Abstract: Transcript of the oral reasons of sentence

Decision Content




R. v. Sayine, 2003 NWTSC 53
Date: 20031007
Docket: S-0001-CR-2002000009

IN THE SUPREME COURT OF THE NORTHWEST TERRITORIES

IN THE MATTER OF:


HER MAJESTY THE QUEEN


- vs. -


ROBERT LOUIS SAYINE


Transcript of the Oral Reasons for Sentence by The Honourable Justice V.A. Schuler, at Fort Providence, in the Northwest Territories, on September 11th, A.D. 2003.


APPEARANCES:

Ms. C. Carrasco:  Counsel for the Crown

Mr. H. Latimer:   Counsel for the Accused


Charge under s. 271 Criminal Code of Canada


Ban on Publication on Complainant/ Witness Pursuant to Section 486 of the Criminal Code


THE COURT:   Robert Louis Sayine has been found guilty today by a jury of sexually assaulting the victim in this case, who was in bed with her boyfriend when this occurred.

Obviously, from the verdict, the jury must not have believed Mr.

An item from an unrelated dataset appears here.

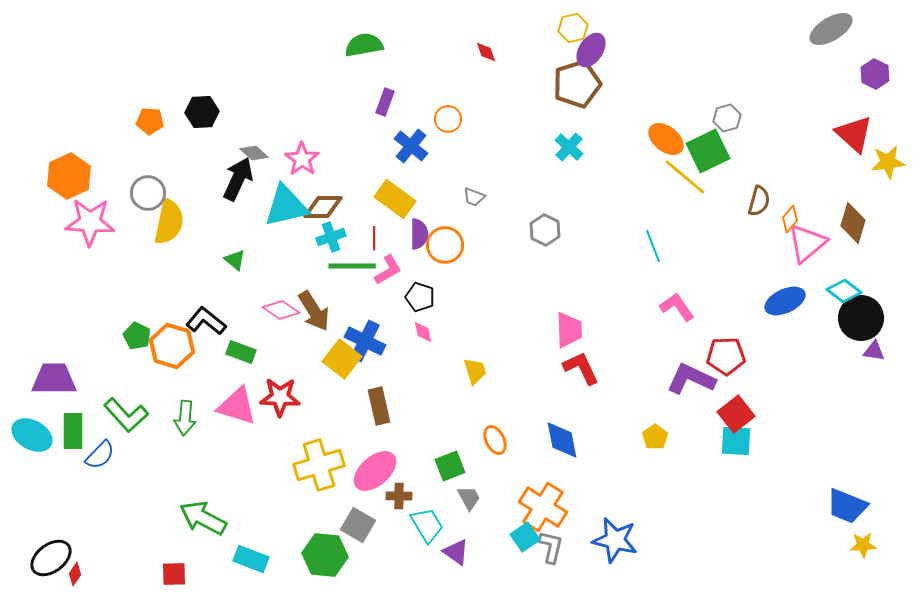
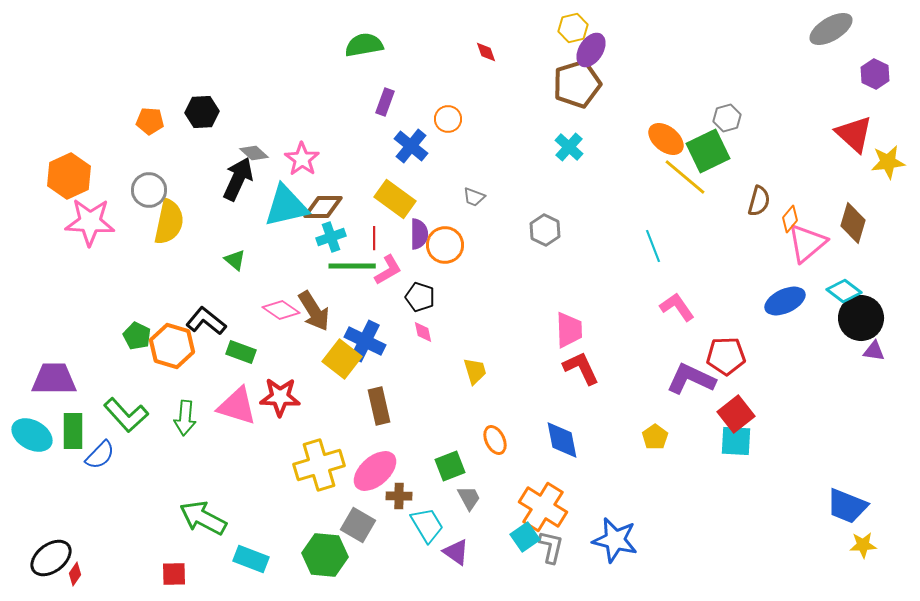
gray circle at (148, 193): moved 1 px right, 3 px up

Sayine's evidence and must have believed the evidence of the victim and her boyfriend and have been satisfied beyond a reasonable doubt that the assault occurred as they said. In other words, that Mr. Sayine entered the bedroom and had sexual intercourse with the victim while she was sleeping; that she woke up while he was doing that; she grabbed her boyfriend, who then pulled Mr. Sayine off the bed. It is tragic that a young woman cannot sleep safely and undisturbed even with her boyfriend and even after putting a table against the door to prevent intruders.

Unfortunately, this is yet another example of the many cases like this that this Court hears about where in a small community like Fort Resolution, as in this case, a young girl or young woman is not safe in circumstances where she should have been safe and she should have been able to feel safe. She was, as Crown counsel has pointed out, a vulnerable victim because she was sleeping, and that is an aggravating factor.

Mr. Sayine is 34 years old now. So at the time of the offence he was 32 and the victim was 15.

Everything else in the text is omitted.